The application of the neuropsychoanalytic formulation of anosognosia (Kaplan-Solms & Solms, 2000) is considered in relation to an emerging literature exploring the dimension of social context for awareness of disability after acquired brain injury (ABI). The contribution of this account is understood in terms of its post-Cartesian exploration of material/neurological parameters within an interpersonal focus. A contextual elaboration of the formulation is suggested, drawing on contemporary poststructuralist applications of psychoanalysis.

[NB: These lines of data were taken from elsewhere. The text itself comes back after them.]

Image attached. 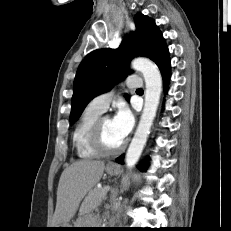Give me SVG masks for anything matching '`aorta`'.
<instances>
[{"mask_svg":"<svg viewBox=\"0 0 231 231\" xmlns=\"http://www.w3.org/2000/svg\"><path fill=\"white\" fill-rule=\"evenodd\" d=\"M131 68L140 71L146 83L143 112L126 153L125 163L132 168L138 162L150 133L162 92V77L158 67L147 58H136Z\"/></svg>","mask_w":231,"mask_h":231,"instance_id":"1","label":"aorta"}]
</instances>
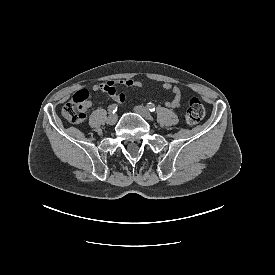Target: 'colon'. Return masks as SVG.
I'll return each instance as SVG.
<instances>
[{"label": "colon", "mask_w": 275, "mask_h": 275, "mask_svg": "<svg viewBox=\"0 0 275 275\" xmlns=\"http://www.w3.org/2000/svg\"><path fill=\"white\" fill-rule=\"evenodd\" d=\"M88 103V91L85 89L80 90L63 106L62 114L69 122L81 123L86 117ZM204 114L205 109L201 101L197 98H191L185 112L186 123L188 125L197 124L203 118Z\"/></svg>", "instance_id": "5ec220e1"}]
</instances>
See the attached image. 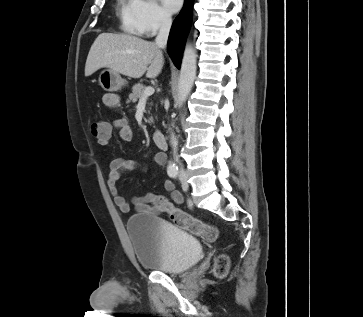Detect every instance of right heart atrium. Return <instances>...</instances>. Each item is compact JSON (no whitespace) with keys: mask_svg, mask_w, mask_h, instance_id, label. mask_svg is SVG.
Masks as SVG:
<instances>
[{"mask_svg":"<svg viewBox=\"0 0 363 317\" xmlns=\"http://www.w3.org/2000/svg\"><path fill=\"white\" fill-rule=\"evenodd\" d=\"M133 10L140 35L152 36L171 23L170 16L155 0H133Z\"/></svg>","mask_w":363,"mask_h":317,"instance_id":"1","label":"right heart atrium"}]
</instances>
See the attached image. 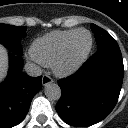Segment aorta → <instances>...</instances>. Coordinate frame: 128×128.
Returning <instances> with one entry per match:
<instances>
[{
  "label": "aorta",
  "instance_id": "762f6f07",
  "mask_svg": "<svg viewBox=\"0 0 128 128\" xmlns=\"http://www.w3.org/2000/svg\"><path fill=\"white\" fill-rule=\"evenodd\" d=\"M44 93L49 100L57 101L61 98V88L55 83H47Z\"/></svg>",
  "mask_w": 128,
  "mask_h": 128
}]
</instances>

The value of this application is formally explored through a qualitative study of sense-making and accounting of disability after ABI. Three participants with ABI who were identified by clinicians and relatives as demonstrating difficulties with awareness of disability, and three relatives, were interviewed. The qualitative analysis of the interview material is a social-constructionist discourse-analysis approach informed by psychoanalytic concepts. The findings highlight important contextual parameters of subjectivity in accounting for disability after ABI: availability and use of premorbid meanings, relational histories, and incongruity in wider family sense-making. The conceptualization of material parameters within this contextualized frame is explored using neuropsychoanalytic concepts. These findings and concepts are considered in terms of existing theory and applications to clinical practice.